▸ Provided information
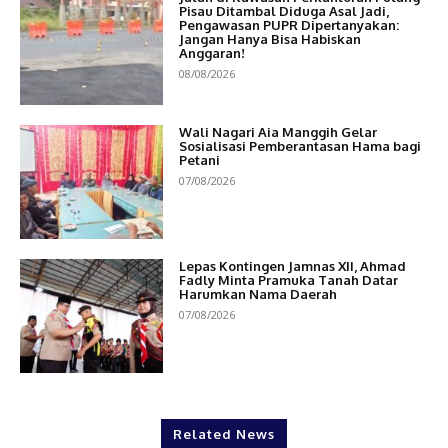
Pisau Ditambal Diduga Asal Jadi,
Pengawasan PUPR Dipertanyakan:
Jangan Hanya Bisa Habiskan
Anggaran!
08/08/2026
Wali Nagari Aia Manggih Gelar
Sosialisasi Pemberantasan Hama bagi
Petani
07/08/2026
Lepas Kontingen Jamnas XII, Ahmad
Fadly Minta Pramuka Tanah Datar
Harumkan Nama Daerah
07/08/2026
Related News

▸ What is required
Could you restate every entry above word for word, leaving out the pictures?

▸ Exercise result
Pisau Ditambal Diduga Asal Jadi,
Pengawasan PUPR Dipertanyakan:
Jangan Hanya Bisa Habiskan
Anggaran!
08/08/2026
Wali Nagari Aia Manggih Gelar
Sosialisasi Pemberantasan Hama bagi
Petani
07/08/2026
Lepas Kontingen Jamnas XII, Ahmad
Fadly Minta Pramuka Tanah Datar
Harumkan Nama Daerah
07/08/2026
Related News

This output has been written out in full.